Substance Abuse CocaineResearchers led by a team from the National Institute on Drug Abuse (NIDA) in Baltimore, Maryland have found promising results in using continuous heart rate monitoring to detect substance abuse relapse in patients struggling with substance abuse.

The need to ramp up efforts nationally to combat substance abuse has finally gotten the attention of national policy makers on both sides of the aisle. In addition to “more,” we also need better tools to identify patients with substance abuse and help them manage what in many ways is a lifelong, chronic health issue.

We’ve seen a number of studies over the past several years that use mobile technology to improve substance abuse management, whether an app that detects when a recovering alcoholic patient is near a bar, use of apps for substance abuse screening, or text-messaging platforms for crisis intervention. In this study, a team of researchers looked at whether continuously monitoring the heart rate of recovering drug users in a methadone program could help detect relapse sooner.
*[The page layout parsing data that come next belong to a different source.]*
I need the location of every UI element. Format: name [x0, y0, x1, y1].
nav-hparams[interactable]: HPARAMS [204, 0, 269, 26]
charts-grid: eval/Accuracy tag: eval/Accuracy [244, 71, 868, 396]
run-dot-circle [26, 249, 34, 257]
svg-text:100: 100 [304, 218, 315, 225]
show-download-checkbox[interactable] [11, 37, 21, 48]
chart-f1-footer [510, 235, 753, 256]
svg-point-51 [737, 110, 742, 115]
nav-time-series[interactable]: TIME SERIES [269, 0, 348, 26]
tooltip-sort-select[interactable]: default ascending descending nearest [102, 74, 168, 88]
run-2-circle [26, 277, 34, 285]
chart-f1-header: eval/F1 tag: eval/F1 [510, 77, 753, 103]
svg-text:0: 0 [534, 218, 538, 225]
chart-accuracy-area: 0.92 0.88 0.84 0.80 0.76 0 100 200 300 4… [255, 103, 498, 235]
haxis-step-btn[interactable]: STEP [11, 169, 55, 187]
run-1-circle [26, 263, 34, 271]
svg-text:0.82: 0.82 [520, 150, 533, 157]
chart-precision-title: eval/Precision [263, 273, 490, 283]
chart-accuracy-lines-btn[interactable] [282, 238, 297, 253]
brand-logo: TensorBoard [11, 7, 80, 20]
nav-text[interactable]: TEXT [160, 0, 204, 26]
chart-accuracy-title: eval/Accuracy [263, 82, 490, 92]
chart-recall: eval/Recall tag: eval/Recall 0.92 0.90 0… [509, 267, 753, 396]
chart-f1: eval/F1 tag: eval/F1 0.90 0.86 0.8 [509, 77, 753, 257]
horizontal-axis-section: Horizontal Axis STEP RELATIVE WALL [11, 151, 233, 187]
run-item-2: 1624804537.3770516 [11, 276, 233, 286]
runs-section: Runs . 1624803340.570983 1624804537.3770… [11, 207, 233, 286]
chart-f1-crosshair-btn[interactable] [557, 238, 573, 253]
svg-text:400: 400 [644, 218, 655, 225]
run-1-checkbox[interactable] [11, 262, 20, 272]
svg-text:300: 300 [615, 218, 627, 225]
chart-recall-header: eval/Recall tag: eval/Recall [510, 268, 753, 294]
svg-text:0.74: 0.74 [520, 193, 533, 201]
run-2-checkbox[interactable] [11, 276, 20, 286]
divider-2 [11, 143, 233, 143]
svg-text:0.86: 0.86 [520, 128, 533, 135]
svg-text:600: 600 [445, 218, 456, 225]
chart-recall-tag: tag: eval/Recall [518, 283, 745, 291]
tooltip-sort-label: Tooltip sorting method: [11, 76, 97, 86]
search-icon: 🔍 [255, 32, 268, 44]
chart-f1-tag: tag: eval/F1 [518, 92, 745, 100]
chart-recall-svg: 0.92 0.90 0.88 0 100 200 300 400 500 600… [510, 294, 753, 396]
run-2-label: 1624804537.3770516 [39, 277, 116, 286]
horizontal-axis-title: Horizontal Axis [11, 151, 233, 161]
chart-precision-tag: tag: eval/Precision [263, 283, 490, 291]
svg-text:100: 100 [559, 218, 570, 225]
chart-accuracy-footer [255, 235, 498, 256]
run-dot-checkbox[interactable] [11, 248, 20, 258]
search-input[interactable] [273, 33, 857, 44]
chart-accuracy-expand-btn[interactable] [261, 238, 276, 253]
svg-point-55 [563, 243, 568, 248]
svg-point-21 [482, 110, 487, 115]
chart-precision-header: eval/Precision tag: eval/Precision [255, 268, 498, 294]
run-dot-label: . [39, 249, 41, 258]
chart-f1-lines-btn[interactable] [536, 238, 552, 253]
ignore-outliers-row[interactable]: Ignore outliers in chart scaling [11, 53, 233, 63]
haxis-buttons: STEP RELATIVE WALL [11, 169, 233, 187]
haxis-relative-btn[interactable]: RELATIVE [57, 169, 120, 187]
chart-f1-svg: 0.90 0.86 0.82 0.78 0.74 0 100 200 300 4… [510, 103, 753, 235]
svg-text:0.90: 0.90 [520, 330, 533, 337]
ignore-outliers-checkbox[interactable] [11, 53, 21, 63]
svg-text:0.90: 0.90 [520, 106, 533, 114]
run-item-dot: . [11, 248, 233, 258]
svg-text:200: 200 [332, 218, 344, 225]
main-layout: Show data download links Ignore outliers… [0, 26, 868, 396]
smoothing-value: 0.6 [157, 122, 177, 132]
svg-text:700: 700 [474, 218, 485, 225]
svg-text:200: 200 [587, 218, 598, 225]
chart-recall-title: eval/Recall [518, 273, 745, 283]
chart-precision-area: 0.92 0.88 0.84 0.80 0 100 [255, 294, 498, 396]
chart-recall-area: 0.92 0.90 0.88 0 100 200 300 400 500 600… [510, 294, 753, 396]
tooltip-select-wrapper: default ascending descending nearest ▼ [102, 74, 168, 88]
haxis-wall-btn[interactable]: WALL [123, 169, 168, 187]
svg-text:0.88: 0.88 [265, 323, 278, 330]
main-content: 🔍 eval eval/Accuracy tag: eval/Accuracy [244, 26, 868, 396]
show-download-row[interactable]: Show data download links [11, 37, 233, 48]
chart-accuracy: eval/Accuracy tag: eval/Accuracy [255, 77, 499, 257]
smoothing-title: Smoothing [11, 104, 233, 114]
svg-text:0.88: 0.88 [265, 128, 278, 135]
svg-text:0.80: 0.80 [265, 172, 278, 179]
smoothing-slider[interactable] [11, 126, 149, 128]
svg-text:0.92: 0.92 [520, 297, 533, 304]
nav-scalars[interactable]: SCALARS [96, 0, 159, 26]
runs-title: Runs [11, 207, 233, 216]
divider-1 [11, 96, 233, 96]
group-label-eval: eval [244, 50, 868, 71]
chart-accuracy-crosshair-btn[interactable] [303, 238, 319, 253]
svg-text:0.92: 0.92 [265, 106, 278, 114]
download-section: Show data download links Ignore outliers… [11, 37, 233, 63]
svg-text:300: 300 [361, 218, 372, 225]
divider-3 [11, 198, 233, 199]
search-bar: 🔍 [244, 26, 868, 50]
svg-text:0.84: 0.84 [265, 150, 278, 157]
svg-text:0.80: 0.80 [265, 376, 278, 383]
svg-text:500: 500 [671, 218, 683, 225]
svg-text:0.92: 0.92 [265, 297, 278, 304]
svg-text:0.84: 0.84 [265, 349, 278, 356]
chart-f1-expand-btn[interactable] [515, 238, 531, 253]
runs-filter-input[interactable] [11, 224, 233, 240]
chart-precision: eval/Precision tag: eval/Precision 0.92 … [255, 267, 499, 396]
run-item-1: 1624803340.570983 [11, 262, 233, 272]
They used a suite of biosensors called AutoSense, a program that is part of the Genes, Environment, and Health initiative at the NIH. According to the project site, “AutoSense is an unobtrusively wearable wireless sensor system for continuous assessment of personal exposures to addictive substances and psychosocial stress as experienced by human participants in their natural environments.”

AutoSense

Image from AutoSense Project: https://sites.google.com/site/autosenseproject/

Autosense includes wearable sensors that can collect a range of data including a 2-lead ECG, respiration, skin temperature, ambient temperature, alcohol sensor, and activity data using a 3-axis accelerometer. Data is collected by a paired smartphone and the system can run for an impressive 10 days on a single charge.

In this study, 40 polydrug users used AutoSense for 4 weeks while reporting drug use, mood, and activities in an e-diary. Contrary to what I would have suspected the first challenge to be, compliance was actually impressive – 86% over the course of the study.

Their findings were similarly notable, albeit with the caveat of a small sample size. They noted that heart rate was significantly higher when participants reported having a craving for heroin or cocaine than when they weren’t having a craving. Among the nearly 300 drug use events, they found a significant increase in heart rate with cocaine use that was dose responsive and a significant decrease in heart rate with heroin use.

There do remain several challenges to overcome. For one, they will need to go from detecting this “between groups” difference to a “within subject” difference. In other words, it’s a different, and potentially more complicated task, to develop an algorithm that can still detect a meaningful change while accounting for the variability between people in resting heart rate, heart rate variability, rhythm variability, and so on.

As they note, some of AutoSense’s other onboard sensors could help. For example, the accelerometer could help filter out activity-based changes in heart rate. They could also use interactive messaging, as they did with the e-diaries here, to automate an initial check-in if a potential relapse is detected.

The next step, according to the researchers, is to further develop a relapse-detection algorithm with a paired intervention for testing in a clinical trial.